Last Sunday, Trinity’s Summer Series came to an end, marking another successful iteration of a set of concerts that brings some of the biggest musical names in the world to College Park.
Representing a partnership between MCD and Trinity’s Commercial Revenue Unit, the Summer Series has also been a welcome source of revenue for the College for the last three years, given the stagnation in funding faced by the higher education sector.
What is less welcome, however, was the behaviour of some of those working at this year’s concerts.
On Wednesday, an article in The University Times described the appalling experience one woman faced during Paul Weller’s concert on July 4th.
The incident – in which a woman was prevented from using an accessible toilet despite needing one due to an ostomy bag – raised serious and pressing questions about societal attitudes to non-visible disabilities.
However, it also left open the question of how much accountability Trinity should demand from the third parties it does business with – and how much blame should be levelled at the College itself.
Trinity is often lauded for its progressive approach towards accessibility, and its Disability Service is widely recognised as the best in the country among third-level institutions.
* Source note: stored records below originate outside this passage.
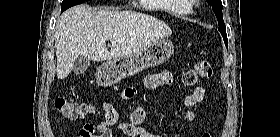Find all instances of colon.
<instances>
[{"instance_id":"1","label":"colon","mask_w":280,"mask_h":137,"mask_svg":"<svg viewBox=\"0 0 280 137\" xmlns=\"http://www.w3.org/2000/svg\"><path fill=\"white\" fill-rule=\"evenodd\" d=\"M213 69L208 61H200L188 69L182 76V83L185 86H195L201 79L212 76ZM125 98H131L129 91L124 93ZM60 115L70 120H82L93 112V107L87 103H78L64 98H58L54 103ZM209 137V135H205Z\"/></svg>"}]
</instances>
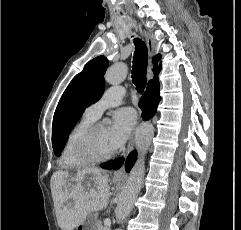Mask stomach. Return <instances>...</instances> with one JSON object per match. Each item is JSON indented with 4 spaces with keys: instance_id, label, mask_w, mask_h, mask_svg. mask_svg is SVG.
<instances>
[{
    "instance_id": "stomach-1",
    "label": "stomach",
    "mask_w": 241,
    "mask_h": 230,
    "mask_svg": "<svg viewBox=\"0 0 241 230\" xmlns=\"http://www.w3.org/2000/svg\"><path fill=\"white\" fill-rule=\"evenodd\" d=\"M94 176L92 175H86L85 176V180H84V184H86L87 182H94ZM97 224L98 221L96 219L95 216L93 215H88L84 221L76 227V230H96L97 229Z\"/></svg>"
}]
</instances>
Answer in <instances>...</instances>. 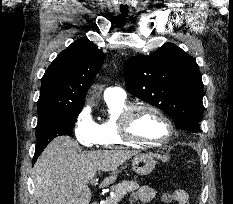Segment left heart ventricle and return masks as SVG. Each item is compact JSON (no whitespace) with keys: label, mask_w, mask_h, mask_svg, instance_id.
I'll return each instance as SVG.
<instances>
[{"label":"left heart ventricle","mask_w":233,"mask_h":204,"mask_svg":"<svg viewBox=\"0 0 233 204\" xmlns=\"http://www.w3.org/2000/svg\"><path fill=\"white\" fill-rule=\"evenodd\" d=\"M132 132L137 137L158 141L166 138L168 135V127L155 113L142 110L134 117Z\"/></svg>","instance_id":"left-heart-ventricle-1"}]
</instances>
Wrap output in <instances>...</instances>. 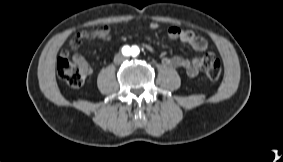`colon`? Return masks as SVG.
<instances>
[{"label": "colon", "mask_w": 283, "mask_h": 162, "mask_svg": "<svg viewBox=\"0 0 283 162\" xmlns=\"http://www.w3.org/2000/svg\"><path fill=\"white\" fill-rule=\"evenodd\" d=\"M204 76L215 82L219 80L222 73L221 61L213 55H208L203 61ZM57 74L60 79L72 87H80L84 84L90 74L87 63L71 61L68 57L61 56L57 60Z\"/></svg>", "instance_id": "obj_1"}]
</instances>
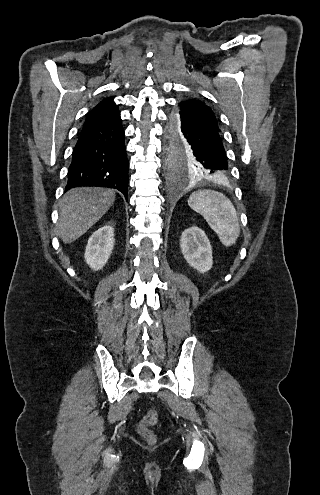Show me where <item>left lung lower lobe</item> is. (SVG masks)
I'll use <instances>...</instances> for the list:
<instances>
[{"label":"left lung lower lobe","mask_w":320,"mask_h":495,"mask_svg":"<svg viewBox=\"0 0 320 495\" xmlns=\"http://www.w3.org/2000/svg\"><path fill=\"white\" fill-rule=\"evenodd\" d=\"M173 115V114H172ZM181 132L185 139L200 151V159L211 178H223L230 172L222 143L221 132L209 122L188 111L177 113ZM173 118H170L169 132Z\"/></svg>","instance_id":"obj_1"}]
</instances>
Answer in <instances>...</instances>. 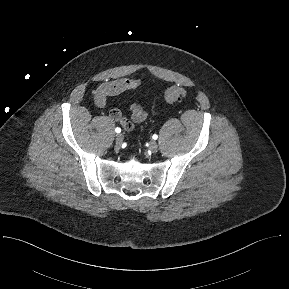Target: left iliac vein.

But it was disconcerting to read that the College’s Commercial Revenue Unit, while acknowledging the unacceptability of the incident, had pushed responsibility for the incident off onto MCD and Eventsec – the company responsible for the concert’s security.
We don’t know exactly how much money Trinity makes from the Summer Series, but it’s safe to assume it’s not negligible. And MCD is also responsible for organising Trinity Ball, another major money-spinner.
It’s hardly too much to ask, then, that the College demands higher standards from its third-party affiliates than were upheld by security at the Paul Weller concert.
Outside the walls of the College, the conversation around non-visible disabilities is often not as far along as it is within them. Trinity might not have control over that – but when it invites others onto its own campus, it has a responsibility to ensure that those parties respect the principles it claims to espouse.